Avant ces manifestations, le gouvernement a réitéré une invitation à dialoguer “pour écouter les propositions et traiter le sujet ensemble”, a indiqué le porte-parole de l’exécutif, Mustapha Baitas.
Depuis le 27 septembre, le collectif GenZ 212, créé par des anonymes et fort de plus de 200.000 adhérents sur la plateforme Discord, organise presque chaque soir des rassemblements à travers le pays, réunissant entre plusieurs dizaines et des centaines de personnes.
La police a procédé à des dizaines d’arrestations, des heurts et actes de vandalisme ont marqué certaines mobilisations et la semaine passée trois personnes ont été tuées dans un affrontement avec des gendarmes à Lqliâa, près d’Agadir.
“Le message est reçu” et le gouvernement “travaille pour mobiliser les ressources et identifier les déficits à combler”, a promis Baitas, appelant GenZ 212, mouvement sans chef ni affiliation politique, à envoyer ses représentants pour entamer une discussion.
En guise de réponse, des dizaines de jeunes se sont réunis de nouveau à Rabat, Casablanca ou Tanger.
A Rabat, ils ont appelé à “faire tomber la corruption”, selon des journalistes de l’AFP. “On n’a plus confiance dans le gouvernement.

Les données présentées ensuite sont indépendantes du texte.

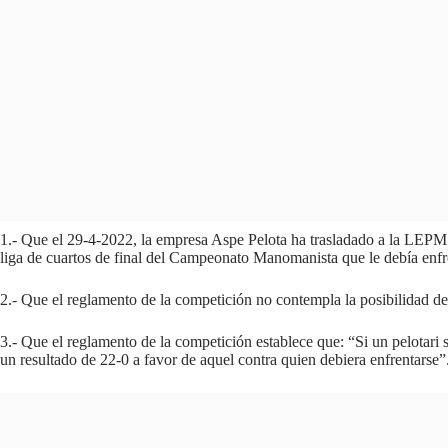
1.- Que el 29-4-2022, la empresa Aspe Pelota ha trasladado a la LEPM qu
liga de cuartos de final del Campeonato Manomanista que le debía enfr
2.- Que el reglamento de la competición no contempla la posibilidad d
3.- Que el reglamento de la competición establece que: “Si un pelotari s
un resultado de 22-0 a favor de aquel contra quien debiera enfrentarse”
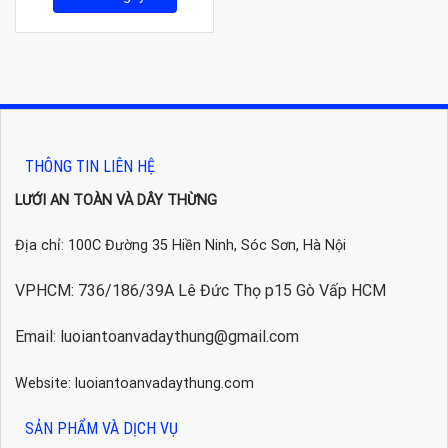
68.000₫.
là:
65.000₫.
THÔNG TIN LIÊN HỆ
LƯỚI AN TOÀN VÀ DÂY THỪNG
Địa chỉ: 100C Đường 35 Hiền Ninh, Sóc Sơn, Hà Nội
VPHCM: 736/186/39A Lê Đức Thọ p15 Gò Vấp HCM
Email: luoiantoanvadaythung@gmail.com
Website: luoiantoanvadaythung.com
SẢN PHẨM VÀ DỊCH VỤ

On attend que le roi nous parle, il doit sauver son peuple”, a confié à l’AFP Raghd, une ingénieure du son de 23 ans, qui n’a pas voulu donner son nom de famille.
Ses parents mènent de front “deux boulots pour payer l’école privée” de sa petite sœur car “l’école publique n’est pas bonne”, dit-elle.
Mohammed VI doit prononcer vendredi un discours à l’occasion de l’ouverture de la session parlementaire.
Une “situation grave”
Mercredi, une soixantaine de personnalités connues ont apporté leur soutien à GenZ 212 et appelé le roi à lancer “des réformes de fond”.
“La situation est très grave, il y a un délabrement de l’infrastructure sociale. Il faut que le roi intervienne pour trouver une solution politique. Sinon ça va produire de la violence”, a expliqué à l’AFP l’historien Maâti Monjib, signataire de l’appel, croisé dans la manifestation à Rabat.
Reda, un étudiant en gestion des ressources humaines de 22 ans, “essaye d’être optimiste et d’avoir foi dans notre roi”, contestant le gouvernement dirigé par le Premier ministre Aziz Akhannouch. “On n’a plus confiance dans le gouvernement, ça ne va pas marcher s’il reste”, selon lui.
Les protestations ont commencé mi-septembre après le décès, à l’hôpital public d’Agadir, de huit femmes enceintes admises pour des césariennes.
Jeudi, GenZ212 a publié un nouveau document exposant ses revendications dont le limogeage du gouvernement et la “lutte anti-corruption”.
Il a réclamé un plan d’urgence pour recruter médecins et personnels de santé, en particulier dans les zones reculées, une rénovation des hôpitaux, ainsi que le relèvement du taux de remboursement de l’assurance-maladie de 50 à 75%.
Dans le royaume, où les cliniques privées connaissent un essor fulgurant, les hôpitaux publics sont saturés et manquent de personnel et d’équipements de base, a reconnu mardi le ministre de la Santé, Amine Tehraoui, même si des réformes ont été engagées depuis 2022 avec des rénovations et constructions prévues de 22 hôpitaux, l’ouverture de deux nouveaux CHU (hôpitaux universitaires) en plus des cinq existants, et la réhabilitation de 1.400 établissements d’ici fin 2025.